Dissolved oxygen can be absorbed into the water during a shutdown when water is left in the HRSG and the vents are open. Also, it can be entrained in the feedwater, particularly dur­ing startup when the deaerator or deaerating condenser do not function properly or are over­whelmed by the amount of aer­ated feedwater that is required. Heating the oxygenated water during startup accelerates the corrosion.

Hydrogen damage requires three things to occur: rapid for­mation of hydrogen gas (typi­cally from a low-pH excursion), a deposit, and heat. The low-pH condition results in iron and iron oxide corrosion and produces significant amounts of hydro­gen. Contamination, particular­ly chlorides, may create a local­ized low-pH condition even when the bulk water in the HRSG is alkaline.

The presence of a hard deposit prevents the nascent hydrogen from dissolving into the bulk water and forces the hydrogen to gravel through the metal along the pearlite grains. Here the car­bon in the pearlite reacts with the hydrogen to form methane, distorting the ferrite grains and creating voids or fissures. The heat both facilitates the diffu­sion of hydrogen through the metal and its reaction with the carbon.

For a one-time event, some damage may occur, but the metal will most likely only be weakened. Repeated instanc­es of hydrogen damage may be required before a failure occurs. Alternatively, the damage may attack an area already thinned by another under-deposit corro­sion mechanism and fail at that point alone.

Phosphate attack is the result of a reaction of magnetite with disodium phosphate, monosodi­um phosphate, or sodium hexam­etaphosphate to form maricite. Trisodium phosphate does not appear to react in this way and, to date, no phosphate attack episodes have been documented where only trisodium phosphate was used in an HRSG.

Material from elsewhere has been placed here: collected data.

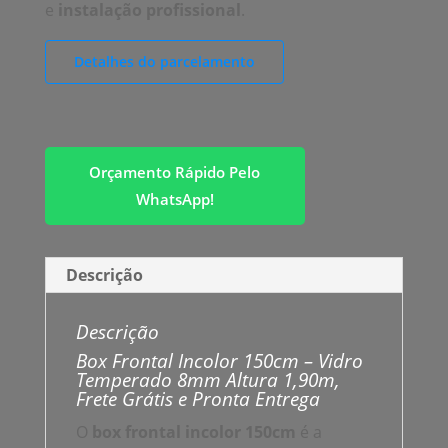
e
instalação profissional
.
Detalhes do parcelamento
Orçamento Rápido Pelo
WhatsApp!
Descrição
Descrição
Box Frontal Incolor 150cm – Vidro
Temperado 8mm Altura 1,90m,
Frete Grátis e Pronta Entrega
O
box frontal incolor 150cm
é a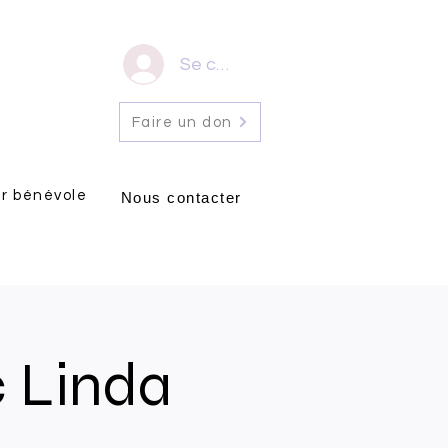
Se connecter
Faire un don
r bénévole
Nous contacter
c Linda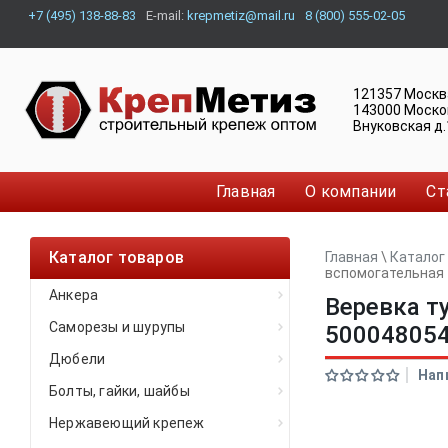
+7 (495) 138-88-83
E-mail:
krepmetiz@mail.ru
8 (800) 555-02-05
121357
Москв
143000
Моско
Внуковская д.
Главная
О компании
Ст
Каталог товаров
Главная
\
Каталог
вспомогательная 
Анкера
Веревка т
Саморезы и шурупы
500048054
Дюбели
Нап
Болты, гайки, шайбы
Нержавеющий крепеж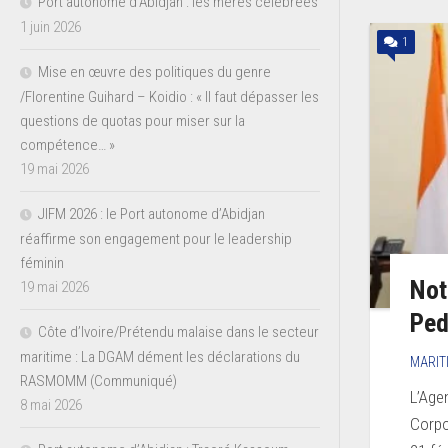
Port autonome d’Abidjan : les mères célébrées
1 juin 2026
1
Mise en œuvre des politiques du genre
/Florentine Guihard – Koidio : « Il faut dépasser les
questions de quotas pour miser sur la
compétence… »
19 mai 2026
JIFM 2026 : le Port autonome d’Abidjan
réaffirme son engagement pour le leadership
féminin
Not
19 mai 2026
Ped
Côte d’Ivoire/Prétendu malaise dans le secteur
maritime : La DGAM dément les déclarations du
MARIT
RASMOMM (Communiqué)
L’Age
8 mai 2026
Corpo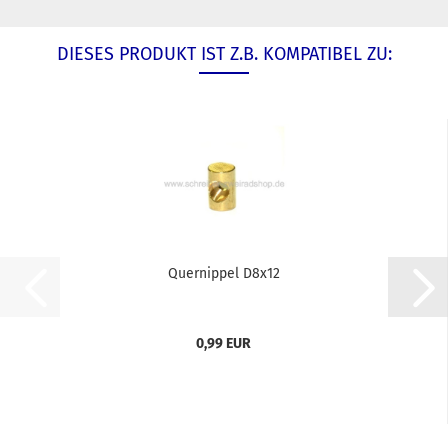
DIESES PRODUKT IST Z.B. KOMPATIBEL ZU:
Quernippel D8x12
0,99 EUR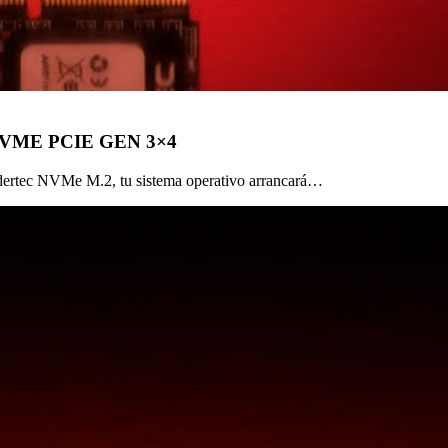
VME PCIE GEN 3×4
idertec NVMe M.2, tu sistema operativo arrancará…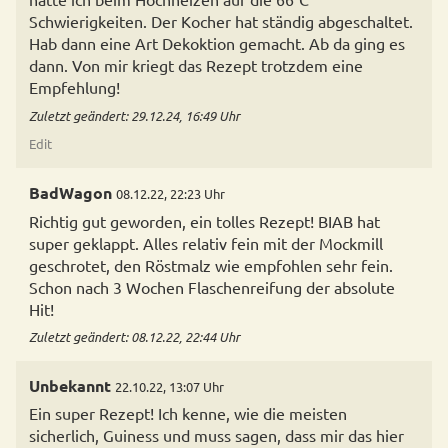
Schwierigkeiten. Der Kocher hat ständig abgeschaltet.
Hab dann eine Art Dekoktion gemacht. Ab da ging es
dann. Von mir kriegt das Rezept trotzdem eine
Empfehlung!
Zuletzt geändert: 29.12.24, 16:49 Uhr
Edit
BadWagon
08.12.22, 22:23 Uhr
Richtig gut geworden, ein tolles Rezept! BIAB hat
super geklappt. Alles relativ fein mit der Mockmill
geschrotet, den Röstmalz wie empfohlen sehr fein.
Schon nach 3 Wochen Flaschenreifung der absolute
Hit!
Zuletzt geändert: 08.12.22, 22:44 Uhr
Unbekannt
22.10.22, 13:07 Uhr
Ein super Rezept! Ich kenne, wie die meisten
sicherlich, Guiness und muss sagen, dass mir das hier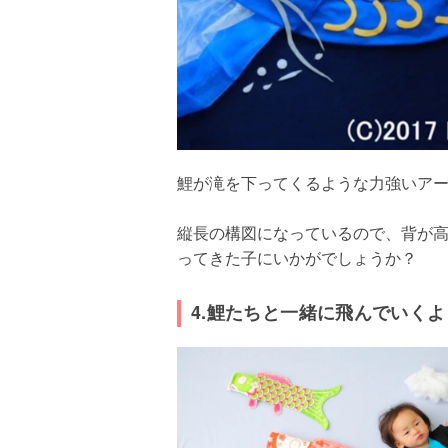
鯉が滝を下ってくるような力強いア
縦長の構図になっているので、背が
ってきた子にいかがでしょうか？
4.鯉たちと一緒に飛んでいくよ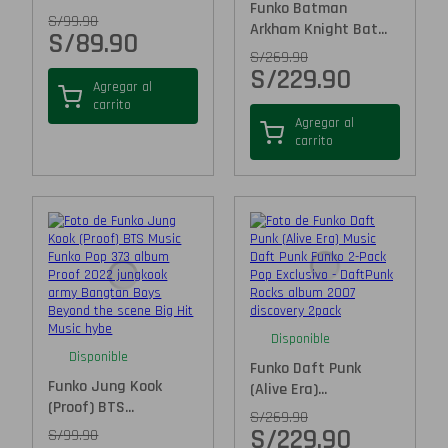
Funko Batman
S/
99.90
Arkham Knight Bat...
S/
89.90
S/
269.90
S/
229.90
Agregar al
carrito
Agregar al
carrito
Disponible
Disponible
Funko Daft Punk
Funko Jung Kook
(Alive Era)...
(Proof) BTS...
S/
269.90
S/
229.90
S/
99.90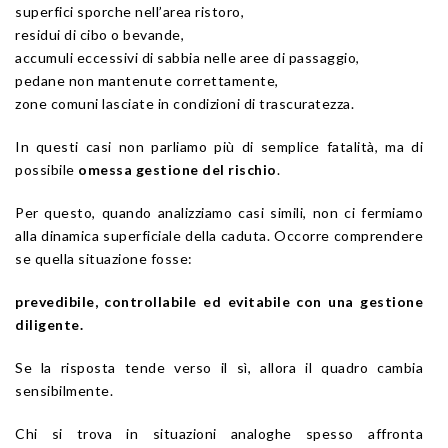
superfici sporche nell’area ristoro,
residui di cibo o bevande,
accumuli eccessivi di sabbia nelle aree di passaggio,
pedane non mantenute correttamente,
zone comuni lasciate in condizioni di trascuratezza.
In questi casi non parliamo più di semplice fatalità, ma di
possibile
omessa gestione del rischio
.
Per questo, quando analizziamo casi simili, non ci fermiamo
alla dinamica superficiale della caduta. Occorre comprendere
se quella situazione fosse:
prevedibile, controllabile ed evitabile con una gestione
diligente.
Se la risposta tende verso il sì, allora il quadro cambia
sensibilmente.
Chi si trova in situazioni analoghe spesso affronta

Phosphate attack can occur in several places—particularly at tube bends and areas that may be directly impacted by the use of duct burners. Poor circulation, particularly on startup, is suffi­cient to create phosphate attack in tubing.

Early detection. Traditionally, the thinning and corrosion cre­ated by under-deposit corrosion mechanisms could be found by ultrasonic thickness testing of bare tubes. For finned tubing, examination by borescope may provide indication of the presence of a deposit or its size, but current methods do not permit examina­tion of the depth of the deposits.

For hydrogen damage, some success has been reported with ultrasonic examination tech­niques on bare tubes, but here again, this would not work on finned tubes. Replacement of the entire section may be the only option when hydrogen embrittle­ment is found.

Preventing under-deposit cor­rosion is very simple: Get the waterside tube surface clean and keep it clean. Remove deposits and on-going corrosion stops, at least for a time. Chemical clean­ing is the best way to remove deposits. Preoperational clean­ing is still required to remove mill scale and other surface cor­rosion on many HRSGs. This step often is overlooked or delet­ed in the mad rush to get the unit operating. Not a good idea.

Similarly, using the proper feedwater and evaporator chem­istry with good monitoring can prevent many harmful deposits from forming in the first place. Once the deposits are formed, even good chemistry programs may not be sufficient to prevent under-deposit corrosion.

Many of the prevention strat­egies for oxygen pitting require capital investment. For example, you can’t expect the direct feed­ing of a chemical oxygen scav­enger to remove high levels of dissolved oxygen from your feed­water until the l-p drum begins generating steam. Dissolved-oxy­gen removal can be achieved with a startup vacuum deaerator or even a catalytic oxygen removal system. It could also be as simple as piping a steam source from another unit to provide steam for deaeration during startup. Good lay-up practices can also help sig­nificantly, by maintaining deaer­ated water in the HRSG during shutdown.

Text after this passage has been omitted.